There are two types of collision objects in Lucid: static and animated.
  • Static collision objects do not move over time, they are always still. These can be, for example, a floor, earth, a building, or a wall.
  • Animated collision objects can move over time due to key-frame animation in 3dsmax. For example, these can be an animated character, or a door opening.

The global sandbox 

To preserve the stability of simulation every scene has a default global "sandbox" volume. If any of the simulated particles try to venture beyond its limits they will be stopped by this volume. The default size of this object is 10,000 scene units.

If you create a sandbox collider object described below, it will override the default sandbox volume. Therefore, you can increase or decrease the size of the overall simulation scene by defining your own sandbox collider.


Static collision objects 


Sandbox collider 

There is a special collision object in Lucid which is very robust during simulation. It defines a box inside which all of the simulation must happen and does not allow objects to escape this box. We call this type of a collider a "sandbox".

To create a sandbox collider first create a Box object inside 3dsmax, then add a Normal modifier above it, then add Lucid Modifier above and set the type to be "Collision". In this case the box will become the sandbox. There can only be one sandbox in the scene at a time.


Static mesh collider 

Any mesh within the scene can be used for static collisions. To make the mesh a static collider in Lucid simulations you need to add a Lucid modifier to it and set the Material Type parameter to static.
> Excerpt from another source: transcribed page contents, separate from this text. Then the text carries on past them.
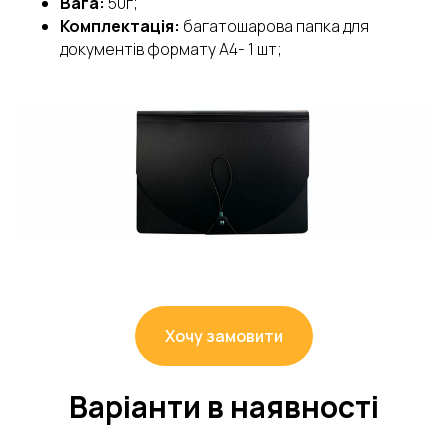
Вага:
50г;
Комплектація:
багатошарова папка для
документів формату А4- 1 шт;
Хочу замовити
Варіанти в наявності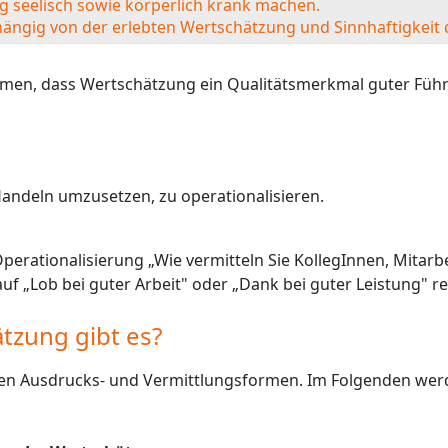
 seelisch sowie körperlich krank machen.
ängig von der erlebten Wertschätzung und Sinnhaftigkeit d
en, dass Wertschätzung ein Qualitätsmerkmal guter Führun
Handeln umzusetzen, zu operationalisieren.
r Operationalisierung „Wie vermitteln Sie KollegInnen, Mita
f „Lob bei guter Arbeit" oder „Dank bei guter Leistung" re
tzung gibt es?
enen Ausdrucks- und Vermittlungsformen. Im Folgenden werd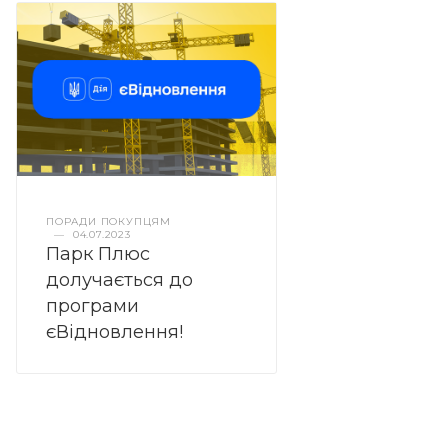
ПОРАДИ ПОКУПЦЯМ
—
04.07.2023
Парк Плюс
долучається до
програми
єВідновлення!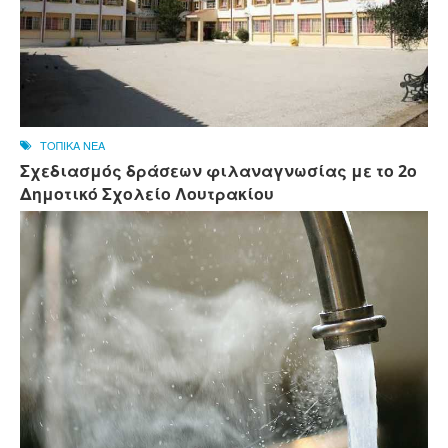
ΤΟΠΙΚΑ ΝΕΑ
Σχεδιασμός δράσεων φιλαναγνωσίας με το 2ο
Δημοτικό Σχολείο Λουτρακίου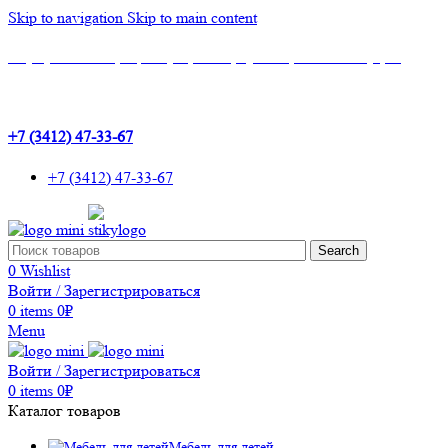
Skip to navigation
Skip to main content
Шоу-Рум: г.Ижевск, ТЦ Эльгрин, 4 этаж, офис 427, 10 лет Октября, 53
+7 (3412) 47-33-67
+7 (3412) 47-33-67
Search
0
Wishlist
Войти / Зарегистрироваться
0
items
0
₽
Menu
Войти / Зарегистрироваться
0
items
0
₽
Каталог товаров
Мебель для детей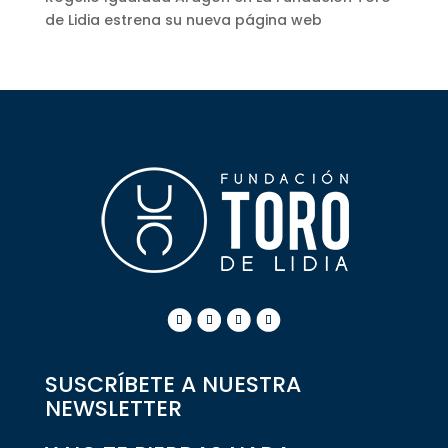
de Lidia estrena su nueva página web
SUSCRÍBETE A NUESTRA
NEWSLETTER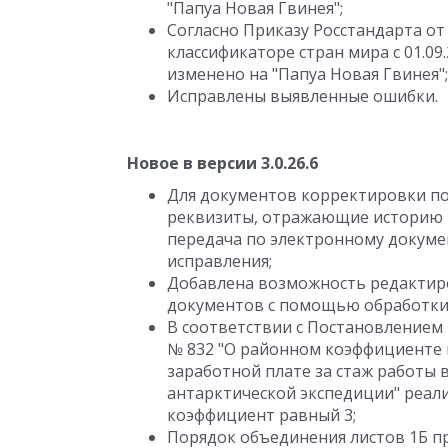
"Папуа Новая Гвинея";
Согласно Приказу Росстандарта от 
классификаторе стран мира с 01.09
изменено на "Папуа Новая Гвинея";
Исправлены выявленные ошибки.
Новое в версии 3.0.26.6
Для документов корректировки по
реквизиты, отражающие историю и
передача по электронному докуме
исправления;
Добавлена возможность редактир
документов с помощью обработки 
В соответствии с Постановлением 
№ 832 "О районном коэффициенте 
заработной плате за стаж работы 
антарктической экспедиции" реал
коэффициент равный 3;
Порядок объединения листов 1Б п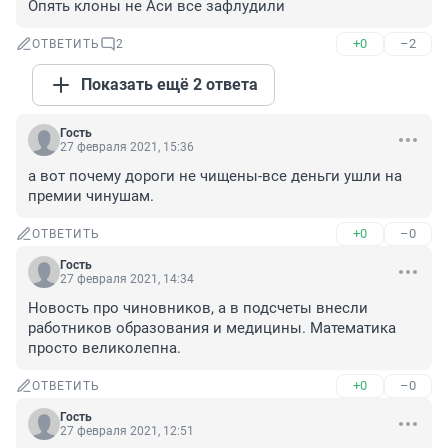
Опять клоны не Аси все зафлудили
+0
–2
ОТВЕТИТЬ
2
Показать ещё 2 ответа
Гость
27 февраля 2021, 15:36
а вот почему дороги не чищены-все деньги ушли на 
премии чинушам.
+0
–0
ОТВЕТИТЬ
Гость
27 февраля 2021, 14:34
Новость про чиновников, а в подсчеты внесли 
работников образования и медицины. Математика 
просто великолепна.
+0
–0
ОТВЕТИТЬ
Гость
27 февраля 2021, 12:51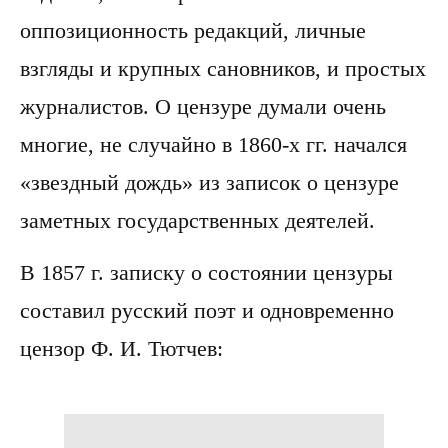
оппозиционность редакций, личные
взгляды и крупных сановников, и простых
журналистов. О цензуре думали очень
многие, не случайно в 1860-х гг. начался
«звездный дождь» из записок о цензуре
заметных государственных деятелей.
В 1857 г. записку о состоянии цензуры
составил русский поэт и одновременно
цензор Ф. И. Тютчев:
A quick way to make a mesh inside 3dsmax a static collider is to select it and use the Static Collision preset in the Lucid toolbar.


Animated collision objects 


Convex collider 

If you have a mesh which is not deforming over time but instead is animated to move and rotate inside the scene using convex collisions is the best strategy. If your mesh is not convex then Lucid can use a segmentation algorithm to break it down into a set of convex meshes internally. Otherwise, using the default settings, the mesh will be converted to a convex hull at the beginning of the simulation. Meshes can have key-frame animated transformation.

To add a convex collider add Lucid modifier to your object and set its material type to Convex. Alternatively, use the Animated Collision preset button inside the Lucid toolbar to make selected scene objects convex colliders.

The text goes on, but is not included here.